Em meio a grave crise no transporte urbano em Campo Grande, envolvendo de um lado a desorganizada Prefeitura e de outro o Consórcio Guaicurus, os vereadores da Capital deixaram a condição de submissão à prefeita Adriane Lopes que vinham tendo e, com base nos resultados da CPI do Transporte Público realizada recentemente no âmbito da Câmara Municipal, decidiram “por quente” na criação de um Fundo Municipal de Mobilidade Urbana e Transporte (FMMUT). Essa, na verdade, é uma das proposições que foram debatidas durante a CPI.

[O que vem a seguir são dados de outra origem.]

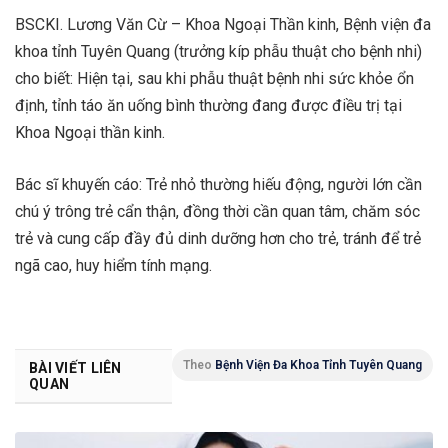
BSCKI. Lương Văn Cừ – Khoa Ngoại Thần kinh, Bệnh viện đa
khoa tỉnh Tuyên Quang (trưởng kíp phẫu thuật cho bệnh nhi)
cho biết: Hiện tại, sau khi phẫu thuật bệnh nhi sức khỏe ổn
định, tỉnh táo ăn uống bình thường đang được điều trị tại
Khoa Ngoại thần kinh.
Bác sĩ khuyến cáo: Trẻ nhỏ thường hiếu động, người lớn cần
chú ý trông trẻ cẩn thận, đồng thời cần quan tâm, chăm sóc
trẻ và cung cấp đầy đủ dinh dưỡng hơn cho trẻ, tránh để trẻ
ngã cao, huy hiểm tính mạng.
Theo
Bệnh Viện Đa Khoa Tỉnh Tuyên Quang
BÀI VIẾT LIÊN
QUAN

Com a blitz de paralisação dos trabalhadores do transporte coletivo, que aconteceu na quarta-feira (22), e a dificuldade em se chegar a uma solução negociada entre a prefeita e o consórcio, os vereadores decidiram apresentar, nesta semana, o Projeto de Lei 12.127/25, que cria o Fundo Municipal. A proposta acabou sendo elaborada pela Mesa Diretora, a única possibilidade mais viável no momento, para acenar com alguma solução para o grave problema.

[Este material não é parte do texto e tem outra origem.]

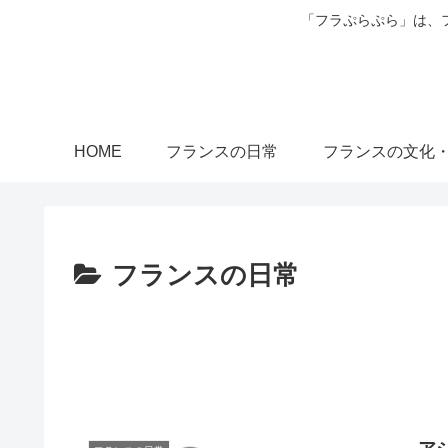
「フラぷらぷら」は、
HOME
フランスの日常
フランスの文化
フランスの日常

De acordo com a proposta, o Fundo Municipal de Mobilidade será vinculado à Agência Municipal de Transporte e Trânsito (Agetran) e gerido por um Conselho Gestor formado por representantes do poder público e da sociedade civil. O órgão terá função consultiva e deliberativa, sendo responsável por aprovar o plano anual de aplicação dos recursos, acompanhar a execução dos projetos e propor aprimoramentos à política de mobilidade urbana de Campo Grande.

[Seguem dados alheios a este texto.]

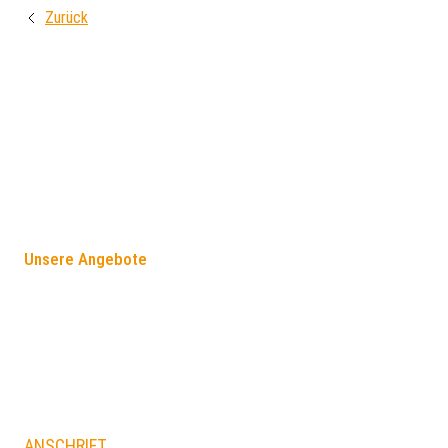
Zurück
FÖRDERANGEBOTE
Unsere Angebote
ANSCHRIFT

Ainda de acordo com a proposição, entre as fontes de financiamento do Fundo estão recursos de convênios e transferências, dotações orçamentárias, receitas de multas administrativas e contratuais, taxas municipais — como a de estacionamento rotativo — e exploração de publicidade em veículos e terminais. Esses valores deverão ser aplicados em ações voltadas à modernização do transporte público, requalificação da malha viária, expansão de ciclovias e calçadas acessíveis, além de campanhas educativas e investimentos em tecnologia e segurança no trânsito.
Enfim uma ação efetiva
O presidente da Comissão Permanente de Transporte e Trânsito, vereador Dr. Lívio, reforçou que o papel da Câmara é estar ao lado da população e garantir que o poder público e o consórcio cumpram suas responsabilidades. Com o agravamento da crise, agora os vereadores, em encabeçados pelo presidente da Câmara Epaminondas Papy, decidiram e estão afirmando que “a Câmara Municipal de Campo Grande não vai ser refém nem do Consórcio Guaicurus nem da Prefeitura. Nós vamos estar sempre ao lado da população de Campo Grande, que é quem realmente está sofrendo. Vamos continuar pressionando tanto o Executivo quanto o Consórcio para que ambos cumpram com suas obrigações e o usuário não seja ainda mais prejudicado”, conforme afirmou Dr. Lívio. O parlamentar lembrou ainda que o relatório da CPI apontou a necessidade de substituição de 196 ônibus, obrigação que precisa ser efetivamente cobrada pelas agências reguladoras do Município.
Com o novo instrumento, a Câmara Municipal se movimenta no sentido de se afastar do desgaste político que o problema vem tendo junto à população, em especial, aos usuários do transporte coletivo, deixando que o ônus fique apenas no colo da prefeita Adriane Lopes e dos diretores do Consórcio Guaicurus.
Este, na verdade, precisa ser o papel da Câmara de Vereadores que, enfim, se posicionou frente a um problema que vem se arrastando faz muitos anos na Capital.